Predisposing risk factors include less than a high school education and hepatitis C coinfection.
With advancements in HIV treatment leading to longer life expectancies in patients newly diagnosed with the disease—antiretroviral therapy can now suppress viral loads to undetectable levels, with patients living into their 70s—age-related issues have become an important consideration in the continuum of their care. For women, who account for 22% to 25% of individuals living with HIV in the United States and Canada, as well as more than 50% globally, menopause is one such issue, and it factors strongly into their sexual and reproductive health and quality of life.
Women living in the United States and Canada typically enter menopause between 50 and 52 years of age. Knowing that previous study results suggest the risk for early and premature menopause is greater among women with HIV, a recent Canadian study that appeared in Menopause, the journal of the North American Menopause Society, wanted to determine the average age menopause occurs, the prevalence of both early-onset (40-45 years) and premature menopause (before 40 years), and risk factors that could precipitate menopause in women younger than 45 years.
Using self-reported data from the Canadian HIV Women’s Sexual and Reproductive Health Cohort Study (CHIWOS) on women aged 16 and older living with HIV, 229 women who reported they were postmenopausal (no period in the 12 months before consenting to the questionnaire to enroll in CHIWOS), when menopause occurred, female sex at birth, had at least 1 period in their lifetime, and were not pregnant or taking hormonal contraception were included in the present analysis. Being postmenopausal also included 3 subcategories of reason: spontaneous, induced (from surgery, chemotherapy, or radiotherapy), and unknown.
Compared with the usual age for menopause mentioned above, the investigators found a median age of 48 years in their study. More women also reported early menopause than premature menopause (16.6% vs 13.1%, respectively)—compared with 5% and 1% in the general population—and induced menopause was more often the cause in the premature menopause group compared with those who underwent early menopause or menopause at aged 45 and older. This finding mirrors results from studies carried out in Brazil and Thailand, in which the average age of menopause of women with HIV was also younger than among the general population.

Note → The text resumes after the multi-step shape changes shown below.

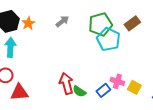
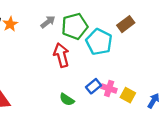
green pentagon: (100, 24) -> (75, 26), moved
red arrow: (66, 83) -> (61, 55), moved
blue rectangle: (103, 90) -> (94, 86), moved

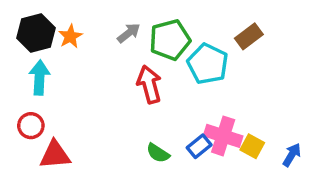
blue rectangle: (94, 86) -> (199, 146), moved
pink cross: (109, 88) -> (223, 136), size x1.5

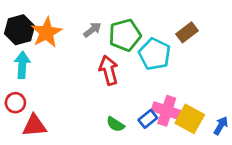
orange star: (70, 36) -> (46, 32), size x1.6
yellow square: (252, 146) -> (190, 119), size x1.5

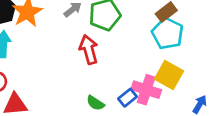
cyan pentagon: (155, 54) -> (168, 33), moved
yellow square: (190, 119) -> (169, 75), moved

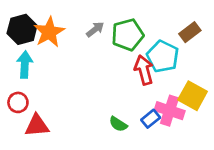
cyan pentagon: (168, 33) -> (163, 56), moved
red arrow: (89, 50) -> (144, 70), moved

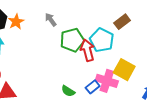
gray arrow: (95, 29) -> (51, 20), turned -88
orange star: (49, 32) -> (16, 22), size x0.7
green pentagon: (128, 35) -> (72, 40), moved

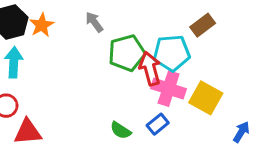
cyan pentagon: (102, 40) -> (172, 53), turned -30
pink cross: (107, 81) -> (169, 89), moved

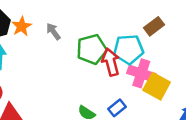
gray arrow: (94, 22) -> (53, 31), moved
pink cross: (169, 89) -> (141, 73), moved

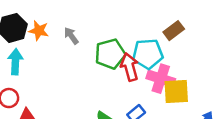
orange star: (22, 26) -> (39, 31), turned -30
yellow square: (157, 86) -> (176, 92), turned -32

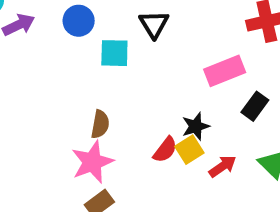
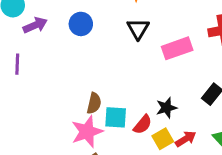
cyan square: (114, 53) -> (116, 117), moved
pink rectangle: (225, 71) -> (177, 48), moved
yellow square: (189, 150) -> (163, 139), moved

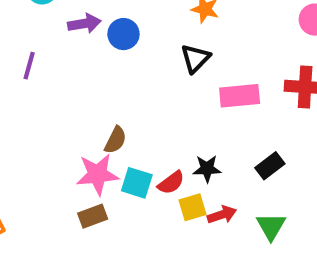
purple arrow: (35, 25) -> (84, 24), moved
cyan square: (116, 117) -> (137, 183), moved

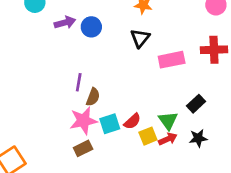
purple line: (29, 66) -> (79, 82), moved
black star: (207, 169) -> (198, 138), moved
cyan square: (137, 183) -> (110, 124), turned -30
green triangle: (271, 226) -> (168, 120), moved

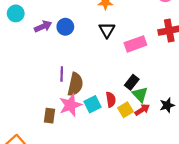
brown semicircle: (93, 97) -> (75, 84), size x1.5
black rectangle: (196, 104) -> (132, 82), moved
red semicircle: (132, 121) -> (111, 100), turned -48
brown rectangle: (83, 148) -> (50, 116), moved, turned -48

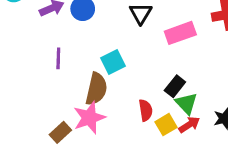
purple line: (62, 74) -> (58, 58), moved
cyan square: (92, 104) -> (113, 62), moved
brown rectangle: (50, 116) -> (60, 132), turned 40

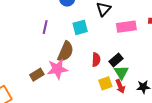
cyan square: (113, 62) -> (80, 27), moved
red semicircle: (146, 110) -> (96, 60), moved
red arrow: (189, 125) -> (120, 86), turned 88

For risk factors related to any early-onset menopause, the authors first performed a univariate analysis. Having less than a high school diploma, history of smoking, recreational drug use, white ethnicity, longer duration of HIV, and history of hepatitis C were related to a greater likelihood of menopause before reaching 45. They then carried out a multivariate analyses, finding that having less than a high school diploma and hepatitis C were related risk factors for women living with HIV.
The authors caution that due to the self-reported nature of the data they used, their results may not paint a complete picture of the association of early menopause and women living with HIV. Plus, their study population “has well-controlled HIV infection, with the vast majority being on antiretroviral therapy, having an undetectable viral load, and having a normal CD4 count.” Extrapolating to the general population of women living with HIV in Canada may not be possible.
Therefore, they point out, “determination of whether biochemical confirmation of menopause should be required in the setting of HIV infection is a dilemma that warrants further investigation and consideration.”
Andany N, Kaida A, de Pokomand A, et al; CHIWOS Research Team. Prevalence and correlates of early-onset menopause among women living with HIV in Canada [published online November 4, 2019]. Menopause. doi: 10.1097/0000000000001423.